Respon dari milenial Indonesia dalam survey ini:

  • Sebanyak 69% milenial yang disurvei di Indonesia berpendapat bahwa perlu ada pembatasan-pembatasan dalam perang dan konflik bersenjata, meskipun 64% dari responden di Indonesia tidak pernah mendengar tentang Konvensi Jenewa, serangkaian instrumen hukum internasional yang mengatur pembatasan-pembatasan dalam perang.
  • Meskipun 96% milenial yang disurvei di Indonesia tidak pernah mengalami perang atau konflik bersenjata secara langsung, 78% dari mereka berpendapat bahwa kombatan harus menghindari jatuhnya korban warga sipil meskipun mempersulit tercapainya tujuan militer.
  • Sebanyak 53% responden milenial di Indonesia meyakini tidak akan ada Perang Dunia III selama masa hidup mereka, sementara 47% dari responden global meyakini akan ada Perang Dunia III selama masa hidup mereka.
  • Sebanyak 77% responden Indonesia menyatakan bahwa mereka secara pribadi peduli pada penderitaan orang-orang yang menghadapi perang dan konflik bersenjata, lebih tinggi dari 70% responden global yang berpandangan serupa.
Komite Internasional Palang Merah melakukan jajak pendapat terhadap 16.000 milenial di 16 negara tentang perang.

Jenewa (ICRC) – Kaum milenial melihat petaka perang sangat mungkin terjadi selama masa hidup mereka. Bahkan, sebagian besar milenial yang disurvei oleh Komite Internasional Palang Merah (ICRC) berkeyakinan bahwa lebih besar kemungkinannya akan terjadi serangan nuklir pada dekade mendatang.

Survei terhadap lebih dari 16.000 milenial di 16 negara tahun 2019 lalu – setengahnya sedang dalam kondisi damai, dan setengahnya lagi sedang mengalami konflik – yang diminta oleh ICRC mengeksplorasi pandangan kaum milenial tentang konflik, masa depan perang dan nilai-nilai yang menjiwai hukum humaniter internasional, seperti penggunaan penyiksaan terhadap kombatan musuh.

Hasilnya menunjukkan bahwa kaum milenial gelisah dengan masa depannya, dan meningkatnya ketegangan global cenderung memperdalam ruang ketakutan ini.

Sejumlah besar responden, 47 persen, berpandanganan bahwa lebih besar kemungkinannya akan ada perang dunia ketiga selama masa hidup mereka. Dan meskipun 84 persen meyakini bahwa penggunaan senjata nuklir tidak pernah dapat diterima, 54 persen percaya bahwa kemungkinan terjadinya serangan nuklir pada dekade mendatang lebih besar .

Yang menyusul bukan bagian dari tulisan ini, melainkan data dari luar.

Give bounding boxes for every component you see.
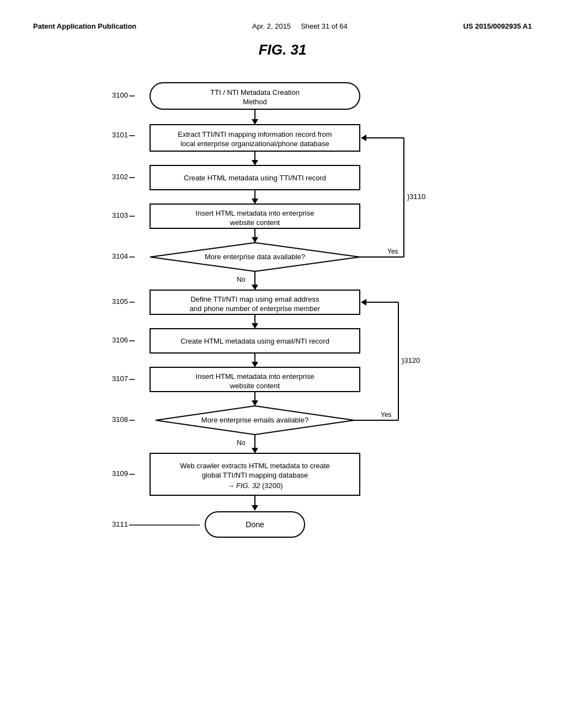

“Perkiraan kaum milenial ini mungkin merefleksikan peningkatan polarisasi dan retorika dehumanisasi,” kata Presiden ICRC Peter Maurer. “Jika kaum milenial benar tentang perang dunia ketiga, penderitaan yang dialami Negara-negara dan kawasan akan sangat besar. Ini pengingat betapa pentingnya hukum perang yang melindungi umat manusia dipatuhi sekarang dan di masa mendatang.”

Yang menggembirakan, 74 persen milenial juga percaya bahwa perang dapat dihindari, dan jumlah yang hampir sama (75 persen) berpandangan bahwa batasan-batasan harus diberlakukan mengenai bagaimana perang dilakukan.

Namun, survei itu mengungkap tren mengkhawatirkan yang menunjukkan kurangnya penghormatan terhadap nilai-nilai dasar kemanusiaan yang diabadikan dalam hukum internasional: 37 persen berkeyakinan bahwa penyiksaan dapat diterima dalam beberapa keadaan – bahkan setelah konvensi PBB yang melarang penyiksaan dijelaskan kepada mereka; dan 15 persen percaya bahwa komandan harus melakukan apa pun untuk menang, terlepas dari adanya korban sipil yang ditimbulkan.

Satu hal yang jelas: survei menunjukkan bahwa pengalaman perang membuat orang membenci perang. Di Suriah, 98 persen mengatakan penggunaan senjata nuklir tidak pernah dapat diterima; 96 persen mengatakan penggunaan senjata kimia tidak pernah dapat diterima; 96 persen mengatakan hal yang sama tentang senjata biologis; dan 85 persen meyakini anggota tempur musuh yang ditangkap harus diperbolehkan untuk menghubungi kerabat mereka. Keempat isu itu mendapat respon tertinggi dari 16 negara yang disurvei.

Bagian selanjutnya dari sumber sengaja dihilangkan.